Psalms 135:18
They that make them are like unto them: so is every one that trusteth in them.
Psalms 135:18: "They that make them are like unto them: so is every one that trusteth in them."
This verse turns the critique inward: those who fashion idols become like the idols they worship. The logic is stark: if you entrust your life to something deaf, blind, and breathless, you gradually assume the same condition—spiritually numb, emotionally inert, spiritually blind. The cultural backdrop includes the common ancient practice of making offerings to statues and then attributing agency to them. The psalmist warns that trust in idols shapes character. The object of worship isn’t neutral; it forms the soul. This verse functions as a mirror: do you resemble your source of hope? It also explains a social consequence: societies that place ultimate trust in manufactured power often suffer moral and spiritual decline. The verse serves as a caution against reducing divine reality to objects and symbols, which only produce hollow maturity and a brittle faith.
Theologically, the verse underscores the anthropology of formation: what you worship shapes you. When people fix their trust on lifeless things, their ethics, decisions, and desires harden accordingly. It also highlights the prophetic critique of idolatry as not merely wrong beliefs but corrupting influences that deform the worshiper. The verse reinforces the biblical call to worship the living God who breathes, sees, and acts, thereby forming faithful people who reflect God’s character (mercy, justice, humility). It points to the transformative power of worship as a corrective to spiritual dullness and moral decay.

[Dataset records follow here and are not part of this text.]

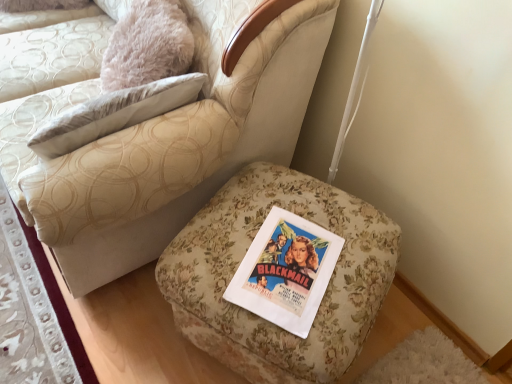 Question: Is floral fabric ottoman at center outside floral fabric ottoman at lower left?

Choices:
 (A) no
 (B) yes

Answer: (B)

Question: Is floral fabric ottoman at center shorter than floral fabric ottoman at lower left?

Choices:
 (A) no
 (B) yes

Answer: (A)

Question: Is the position of floral fabric ottoman at center more distant than that of floral fabric ottoman at lower left?

Choices:
 (A) no
 (B) yes

Answer: (A)

Question: Is floral fabric ottoman at center at the left side of floral fabric ottoman at lower left?

Choices:
 (A) no
 (B) yes

Answer: (A)

Question: Does floral fabric ottoman at center appear on the right side of floral fabric ottoman at lower left?

Choices:
 (A) yes
 (B) no

Answer: (A)

Question: From the image's perspective, is floral fabric ottoman at center on top of floral fabric ottoman at lower left?

Choices:
 (A) yes
 (B) no

Answer: (A)

Question: Is floral fabric ottoman at lower right far from floral fabric ottoman at lower left?

Choices:
 (A) yes
 (B) no

Answer: (B)

Question: Could you tell me if floral fabric ottoman at lower right is turned towards floral fabric ottoman at lower left?

Choices:
 (A) yes
 (B) no

Answer: (B)

Question: Is floral fabric ottoman at lower right completely or partially outside of floral fabric ottoman at lower left?

Choices:
 (A) yes
 (B) no

Answer: (A)

Question: Can you confirm if floral fabric ottoman at lower right is taller than floral fabric ottoman at lower left?

Choices:
 (A) no
 (B) yes

Answer: (B)

Question: From the image's perspective, is floral fabric ottoman at lower right under floral fabric ottoman at lower left?

Choices:
 (A) yes
 (B) no

Answer: (B)

Question: Considering the relative sizes of floral fabric ottoman at lower right and floral fabric ottoman at lower left in the image provided, is floral fabric ottoman at lower right thinner than floral fabric ottoman at lower left?

Choices:
 (A) yes
 (B) no

Answer: (B)

Question: Can you confirm if floral fabric ottoman at lower left is positioned to the left of floral fabric ottoman at lower right?

Choices:
 (A) yes
 (B) no

Answer: (A)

In contemporary life, consider how your sources of security shape your character. Do you become more anxious, entitled, or self-reliant when you invest heavily in wealth, reputation, or status? The remedy is to realign worship with the living God, allowing true relationship with God to reform desires and decisions. Practical steps: audit where your time and money go, assess your emotional responses to loss or disappointment, and invite accountability partners to remind you where your ultimate trust lies. Embrace practices that cultivate dependence on God—gratitude, generosity, fasting, and regular Scripture engagement. As you do, you’ll find that trust in God reshapes you into a fuller, freer, more compassionate person than clinging to empty idols ever could.
Cross-References: Psalm 115:4-8; Isaiah 44:9-20; Jeremiah 10:3-5; 1 Corinthians 12:2; Romans 1:22-25.